For our company we opted for the managed solution from heylogin.

Selfhosting, in a way it scales!

IaC FTW

The times of treating servers as pets is long gone, we herd cattle now! This principle if crucial when it comes to scaling and managing infrastructure, even if it’s just a few nodes.

Use Ansible (or similar) to provision your server from day 1

Don’t trick yourself into thinking “doing stuff manually is faster”. While this might be in some situations, long term, you will be faster by managing your services with the right tools. Ansible is one of the most popular choices, when it comes to provisioning infrastructure. It can be easily used in a CI/CD process and pipeline. Secrets for your applications are handled securely either using ansible-vault or openbao.

Docker-Compose + Traefik for fast and easy deployments

traefik is a popular reverse proxy to publish your services to the internet. One popular feature is the integration to docker, to use docker labels to provision new services.

Middlewares for authentication or TLS options to enforce mTLS can block unwanted access to your services on reverse-proxy level.

Launching a new service on your machine, is as easy as launching a new container with the right labels. Of course you need your DNS set up accordingly (e.g. subdomain wildcard).

borg-backup for reliable backups

Not all managed/SaaS applications give you the option to create backups, if there is an option: do it! This might also be your way to export your data in case of a migration. Don’t rely on the company to protect your data. Assess your risk here and decice if you can survive a complete data loss. Depending on that assesment, take action.

For everything we self-host, we need to take care of backup anyway. I opt for borg or rather a wrapper called borgmatic.

This gives you the option to easily follow the 3-2-1 Backup Rule. Keep in mind, that offsite != offline. If you want to make sure no one can get to your backups, keep the storage offline - e.g. using LTO Tapes.

Remember to create a playback on how to restore your backups and test the restore-process at least once a year (ideally every month).

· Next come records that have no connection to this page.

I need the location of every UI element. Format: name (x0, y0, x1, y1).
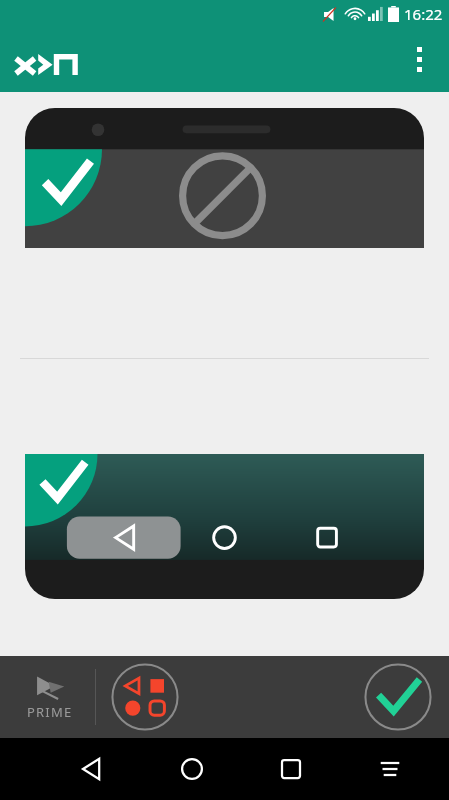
button[interactable]: Apply (361, 660, 435, 734)
staticText: 16:22 (404, 4, 443, 24)
button[interactable]: Recents (241, 738, 340, 800)
button[interactable]: Home (142, 738, 241, 800)
button[interactable]: Shapes (108, 660, 182, 734)
button[interactable]: PRIME (14, 674, 86, 721)
button[interactable]: Back (42, 738, 142, 800)
button[interactable] (25, 454, 424, 599)
button[interactable] (25, 108, 424, 248)
staticText: PRIME (27, 703, 73, 721)
button[interactable]: Menu (340, 738, 439, 800)
button[interactable]: More options (397, 38, 441, 82)
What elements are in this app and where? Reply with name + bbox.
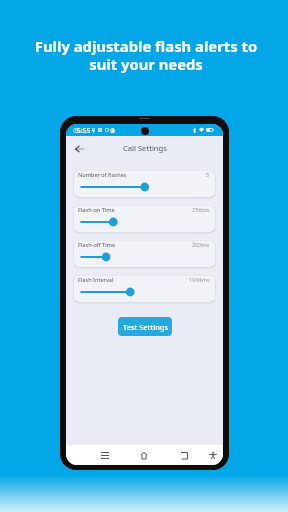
button[interactable]: Accessibility xyxy=(204,445,222,465)
button[interactable]: Home xyxy=(135,445,153,465)
staticText: 5:55 xyxy=(77,126,91,135)
staticText: Test Settings xyxy=(123,322,168,332)
button[interactable]: Flash-on Time xyxy=(74,206,215,232)
staticText: 203ms xyxy=(192,241,210,249)
staticText: 5 xyxy=(206,171,210,179)
staticText: 1934ms xyxy=(189,276,210,284)
button[interactable]: Flash Interval xyxy=(74,276,215,302)
button[interactable]: Back xyxy=(71,141,87,157)
staticText: Flash-off Time xyxy=(78,241,116,249)
staticText: Fully adjustable flash alerts to suit yo… xyxy=(12,36,280,74)
button[interactable]: Back xyxy=(176,445,194,465)
button[interactable]: Flash-off Time xyxy=(74,241,215,267)
button[interactable]: Recents xyxy=(96,445,114,465)
staticText: Flash Interval xyxy=(78,276,114,284)
staticText: 256ms xyxy=(192,206,210,214)
button[interactable]: Number of flashes xyxy=(74,171,215,197)
staticText: Flash-on Time xyxy=(78,206,115,214)
staticText: Call Settings xyxy=(123,143,167,153)
staticText: Number of flashes xyxy=(78,171,127,179)
button[interactable]: Test Settings xyxy=(118,317,172,336)
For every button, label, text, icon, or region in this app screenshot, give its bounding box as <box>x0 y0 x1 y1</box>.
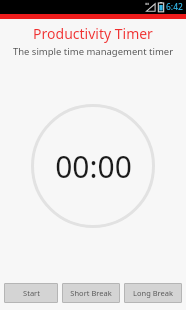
other: Mobile signal 3G <box>145 2 156 12</box>
button[interactable]: 00:00 <box>31 104 155 228</box>
staticText: The simple time management timer <box>0 45 186 58</box>
staticText: Productivity Timer <box>0 24 186 43</box>
staticText: 00:00 <box>55 146 132 187</box>
staticText: Long Break <box>133 288 173 298</box>
button[interactable]: Start <box>4 283 58 303</box>
button[interactable]: Short Break <box>62 283 120 303</box>
button[interactable]: Long Break <box>124 283 182 303</box>
staticText: 6:42 <box>166 1 183 13</box>
staticText: Short Break <box>70 288 112 298</box>
other: Battery <box>158 2 164 12</box>
staticText: Start <box>23 288 40 298</box>
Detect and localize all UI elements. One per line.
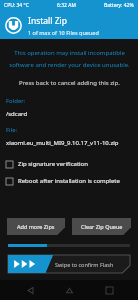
button[interactable]: Add more Zips: [7, 218, 65, 235]
staticText: 1 of max of 10 Files queued: [28, 29, 99, 36]
staticText: Folder:: [6, 97, 26, 105]
staticText: Add more Zips: [17, 223, 55, 230]
staticText: xiaomi.eu_multi_MI9_9.10.17_v11-10.zip: [6, 139, 119, 147]
staticText: Press back to cancel adding this zip.: [19, 79, 120, 87]
staticText: 6:32 AM: [57, 2, 76, 9]
button[interactable]: Back: [20, 280, 40, 300]
other: TWRP: [5, 17, 22, 34]
staticText: /sdcard: [6, 110, 28, 118]
staticText: Reboot after installation is complete: [18, 177, 120, 185]
button[interactable]: Home: [59, 280, 79, 300]
staticText: software and render your device unusable…: [9, 61, 130, 69]
button[interactable]: Zip signature verification: [0, 159, 138, 169]
staticText: This operation may install incompatible: [14, 49, 125, 57]
staticText: Zip signature verification: [18, 160, 88, 168]
staticText: Swipe to confirm Flash: [55, 261, 114, 268]
button[interactable]: Clear Zip Queue: [72, 218, 131, 235]
staticText: Clear Zip Queue: [81, 223, 123, 230]
staticText: Install Zip: [28, 15, 67, 27]
button[interactable]: TWRP: [0, 11, 138, 39]
staticText: File:: [6, 126, 18, 134]
staticText: Battery: 42%: [104, 2, 134, 9]
staticText: CPU: 34 °C: [4, 2, 29, 9]
button[interactable]: Swipe to confirm Flash: [8, 255, 130, 273]
button[interactable]: Recent apps: [99, 280, 119, 300]
button[interactable]: Reboot after installation is complete: [0, 176, 138, 186]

Monitoring, Monitoring, Monitoring

For self-hosted services, you are responsible to fulfill your SLAs. So make sure you have visibility into your systems. uptime-kuma and beszel are leightweight solutions to get started. If you only have one server, you should make sure monitoring is running on another machine! Make sure you also monitor your monitor.

When you use blocklists or mTLS on your web-endpoints and you rely on these services to block every access unless they come from a certain IP of have a valid client TLS cert, make sure you add a monitor for that. This upside-down monitor triggers an alert in case your service becomes available!

For (system)jobs like backups, you can use Uptime Kuma’s Push monitor type or use (or self-host) healthchecks.io.

Conclusion

Finding the Right Balance: Hosted Services vs. Self-Hosting

There are many ways to reduce reliance on US Big Tech—ultimately, the best approach depends on your risk appetite. For critical services where downtime is unacceptable, we chose established hosted providers. Their expertise and reliability help ensure business continuity. For other services, we felt confident managing them in-house. Interestingly, while we never formally defined service level agreements (SLAs), we unconsciously set our own standards—and these guided our decisions.

The Trade-Offs: Big Tech vs. Smaller Partners

Opting for smaller providers does introduce risk: they may be more vulnerable to failure than industry giants. But remember, no company is “too big to fail.” You don’t need a provider to go out of business to lose access to your data. The difference? With smaller partners, you’re more than just a customer—you’re a valued partner. Big Tech, at best, sees you as a number.